Now you've got a list of categories on the your and the controls on your right. So, for instance, we can look at Location Services. Which apps have the ability to tell your location. It gets your location from figuring out the WiFi signal. Where the WiFi routers around you are located and then it kind of figures it out. That's how your Mac knows your location without actually having a GPS chip inside it.
These apps here, the ones that are checked, have the ability to know your location. For instance Siri knows it so you can ask Siri for directions for nearby restaurants and things like that. Messages knows it and it will put your location there with messages that you send to people. Of course Maps. You can understand why that has that as well.

Various other apps may not have that ability. You can control that. You can determine which ones do and which ones don't. So these are all the ones that have requested that ability. But only the ones that have a checkmark next to them are the ones that actually have been granted that ability. A lot of times when you install apps or use them for the first time they'll ask you whether or not they can have access to something like Location Services. You can say okay or no. You'll also notice here, for Location Services, you have this little arrow here which, as you can see, indicates that the app has used your location in the last 24 hours. So it gives you an idea of whether its actually using it or not. So some of these have not really been using it recently and other ones have.

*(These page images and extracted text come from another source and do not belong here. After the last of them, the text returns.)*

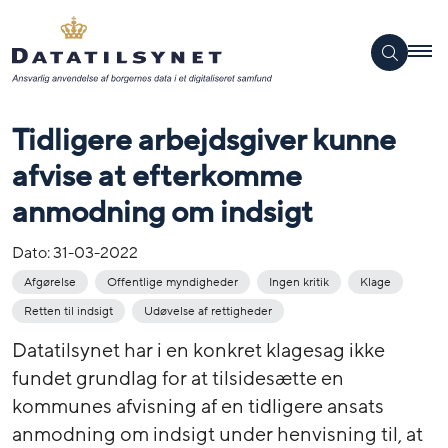
Tidligere arbejdsgiver kunne
afvise at efterkomme
anmodning om indsigt
Dato:
31-03-2022
Afgørelse
Offentlige myndigheder
Ingen kritik
Klage
Retten til indsigt
Udøvelse af rettigheder
Datatilsynet har i en konkret klagesag ikke
fundet grundlag for at tilsidesætte en
kommunes afvisning af en tidligere ansats
anmodning om indsigt under henvisning til, at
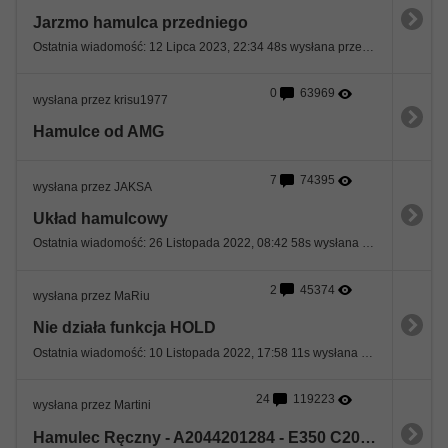
Jarzmo hamulca przedniego
Ostatnia wiadomość: 12 Lipca 2023, 22:34 48s wysłana przez scob
0
63969
wysłana przez krisu1977
Hamulce od AMG
7
74395
wysłana przez JAKSA
Układ hamulcowy
Ostatnia wiadomość: 26 Listopada 2022, 08:42 58s wysłana przez JAKSA
2
45374
wysłana przez MaRiu
Nie działa funkcja HOLD
Ostatnia wiadomość: 10 Listopada 2022, 17:58 11s wysłana przez MaRiu
24
119223
wysłana przez Martini
Hamulec Ręczny - A2044201284 - E350 C207 2013r.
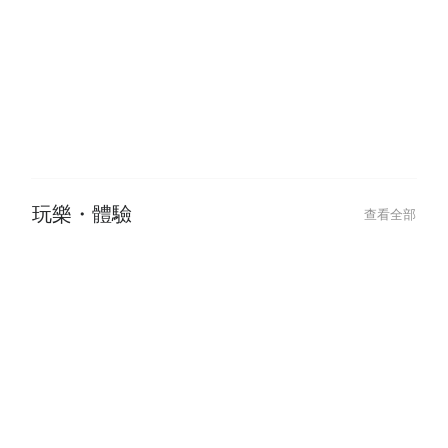
Shibuyas Vibrant Late-Night Spot:
澀谷夜生活首選！L
LITTS BAR & GRILL for Drinks,
GRILL 義式餐酒
Food, and DJ Music
酒吧・居酒屋
查看全部
2024-01-05
2022-11-03
下班乾一杯，萬事都ok！日本居酒
日本菜單上的「
屋最強攻略💥
吃嗎？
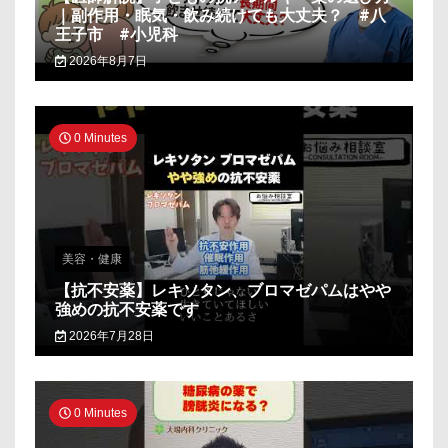
｜副作用・眠気・飲み続けても大丈夫？ #八
王子市 #小児科
2026年8月7日
0 Minutes
美容・健康
【抗不安薬】レキソタン、ブロマゼパムはやや
強めの抗不安薬です
2026年7月28日
0 Minutes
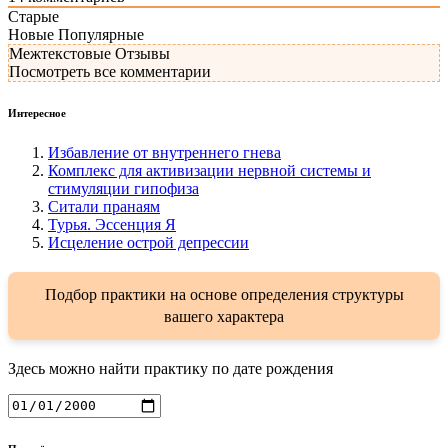
Старые
Новые
Популярные
Межтекстовые Отзывы
Посмотреть все комментарии
Интересное
Избавление от внутреннего гнева
Комплекс для активизации нервной системы и
стимуляции гипофиза
Ситали пранаям
Турья. Эссенция Я
Исцеление острой депрессии
Подбор практики на основе определения структуры
вашего характера
Здесь можно найти практику по дате рождения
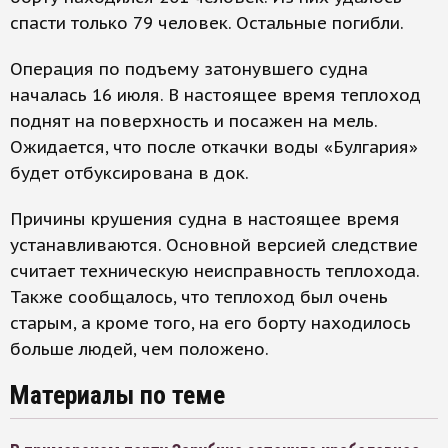
спасти только 79 человек. Остальные погибли.
Операция по подъему затонувшего судна
началась 16 июля. В настоящее время теплоход
поднят на поверхность и посажен на мель.
Ожидается, что после откачки воды «Булгария»
будет отбуксирована в док.
Причины крушения судна в настоящее время
устанавливаются. Основной версией следствие
считает техническую неисправность теплохода.
Также сообщалось, что теплоход был очень
старым, а кроме того, на его борту находилось
больше людей, чем положено.
Материалы по теме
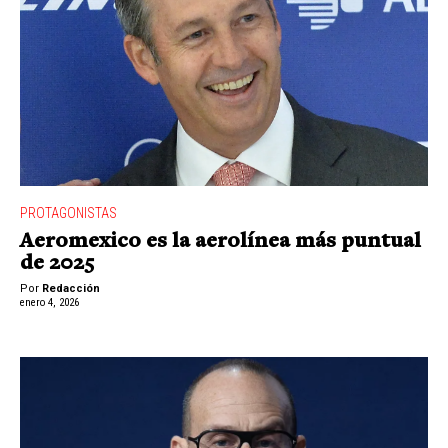
PROTAGONISTAS
Aeromexico es la aerolínea más puntual
de 2025
Por
Redacción
enero 4, 2026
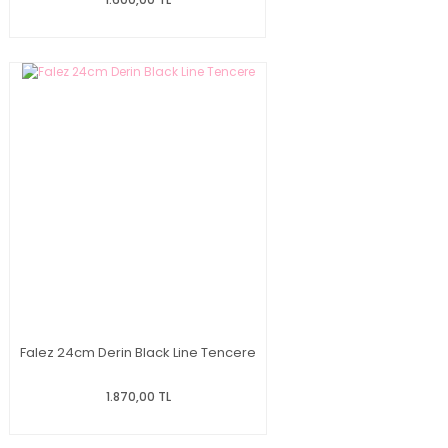
Falez 24cm Derin Black Line Tencere
1.870,00 TL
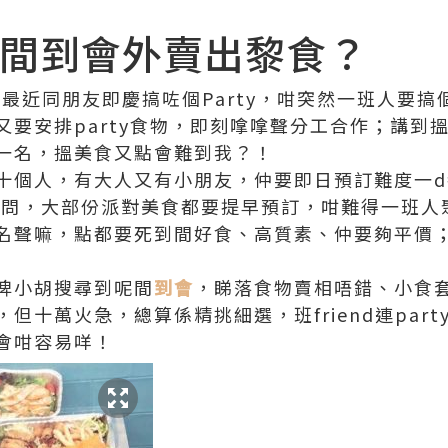
間到會外賣出黎食？
胡最近同朋友即慶搞咗個Party，咁突然一班人要
又要安排party食物，即刻嗱嗱聲分工合作；講到
一名，搵美食又點會難到我？！
十個人，有大人又有小朋友，仲要即日預訂難度一d
逐間問，大部份派對美食都要提早預訂，咁難得一班人
名聲嘛，點都要死到間好食、高質素、仲要夠平價
俾小胡搜尋到呢間
到會
，睇落食物賣相唔錯、小食
十萬火急，總算係精挑細選，班friend連party
會咁容易咩！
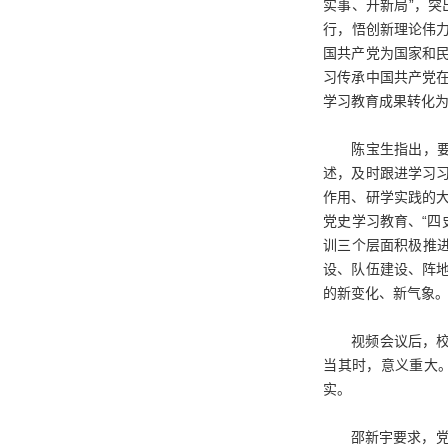
实事、开新局”，
行，悟创新理论伟
国共产党为国家和
习传承中国共产党
学习教育成果转化
陈宝生指出，
述，及时跟进学习
作用、研学实践的
党史学习教育、“
训三个层面积极推进
设、队伍建设、阵
的新变化、新气象
视频会议后，
当其时，意义重大
实。
邵新宇要求，党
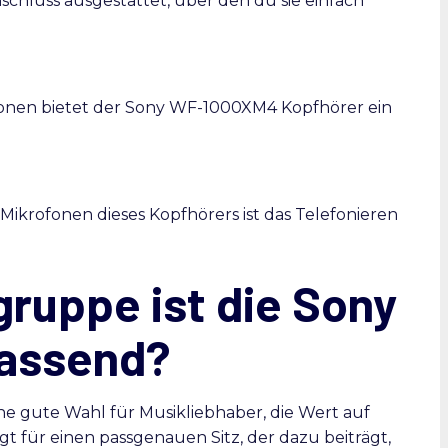
chluss ausgestattet, über den du sie einfach
onen bietet der Sony WF-1000XM4 Kopfhörer ein
ikrofonen dieses Kopfhörers ist das Telefonieren
gruppe ist die Sony
assend?
e gute Wahl für Musikliebhaber, die Wert auf
gt für einen passgenauen Sitz, der dazu beiträgt,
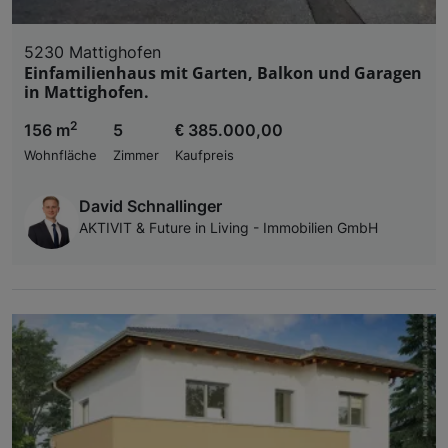
5230 Mattighofen
Einfamilienhaus mit Garten, Balkon und Garagen
in Mattighofen.
2
156 m
5
€ 385.000,00
Wohnfläche
Zimmer
Kaufpreis
David Schnallinger
AKTIVIT & Future in Living - Immobilien GmbH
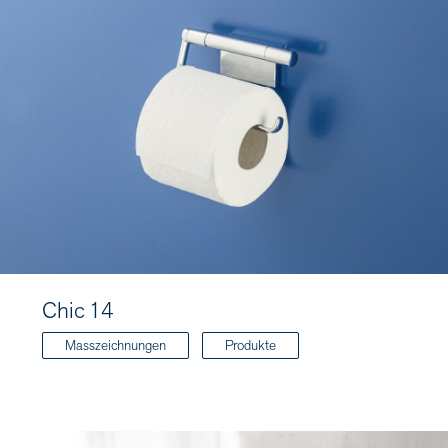
Chic 14
Masszeichnungen
Produkte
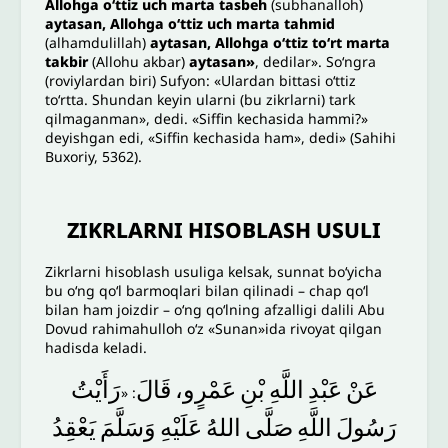
Allohga o‘ttiz uch marta tasbeh
(subhanalloh)
aytasan, Allohga o‘ttiz uch marta tahmid
(alhamdulillah)
aytasan, Allohga o‘ttiz to‘rt marta
takbir
(Allohu akbar)
aytasan»
, dedilar». So‘ngra
(roviylardan biri) Sufyon: «Ulardan bittasi o‘ttiz
to‘rtta. Shundan keyin ularni (bu zikrlarni) tark
qilmaganman», dedi. «Siffin kechasida hammi?»
deyishgan edi, «Siffin kechasida ham», dedi» (Sahihi
Buxoriy, 5362).
ZIKRLARNI HISOBLASH USULI
Zikrlarni hisoblash usuliga kelsak, sunnat bo‘yicha
bu o‘ng qo‘l barmoqlari bilan qilinadi – chap qo‘l
bilan ham joizdir – o‘ng qo‘lning afzalligi dalili Abu
Dovud rahimahulloh o‘z «Sunan»ida rivoyat qilgan
hadisda keladi.
عَنْ
عَبْدِ
اللَّهِ
بْنِ
عَمْرٍو،
قَالَ
رَأَيْتُ
: «
رَسُولَ
اللَّهِ
صَلَّى
اللهُ
عَلَيْهِ
وَسَلَّمَ
يَعْقِدُ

Now notice this is all grayed out. If I wanted to uncheck something I couldn't because they're not active. The reason for that is I haven't authenticated. You've got this Click the Lock to Make Changes here. So I'm going to click that and then enter my password and now that it's unlocked all of this can be checked or unchecked here. That's true for the rest of these categories as well.

Most of the categories are pretty self explanatory. Here are the apps that have access to your Contacts. So when I installed the Skype app it asked to have access to my contacts so I can easily dial numbers by name. Then you look and some of them don't have any. But you may find that you have some for apps you've installed.

Accessibility is an interesting one because it grants access for apps to be able to control your Mac and do different things with them. So, for instance, Automator you're going to want maybe to do some controls. Move the mouse around, access menu items, things like that. You would have had to grant Automator permission to do that. Other extensions and apps you may have installed like say BetterSnapTool here or Dropbox or Magnet. These all, of course, it's their very nature to control things in your Mac so they ask for permission to do that. So not just any app can go and do things like move windows around on your Mac. They actually have to be given permission.

If you want to revoke that permission you can do so here. You also have the ability to add an app to this. So typically you don't actually have to use that because the app itself will request permission. But you can actually select one and completely remove it from the list.

Also, the last one here is Analytics. This is what your Mac has permission to send back to Apple. You're asked this when you first install Mac OS or if you buy a new Mac and you first set it up. Here's where you can actually change your mind and change these controls. Apple collects these things and they're anonymous so they're not really a privacy concern but it helps Apple, you know, figure out where there might be problems or where they may need to do improvements.

A lot of these have little buttons where you can, you know, click on them and get more information if you want. It gives you lots of extra information though some of them don't. Now the typical Mac user may never need to actually go into here and check privacy settings. You grant them as the apps ask for them. You can decide then and you really never have to go in and check. Even as a professional Mac user I don't have to ever really have to go into these privacy settings to check anything. Every once in awhile an app may ask me to go in and grant it accessibility privileges so that it can perform the task that I've installed it for. So I may go in and do that but besides that you may never need to go in here.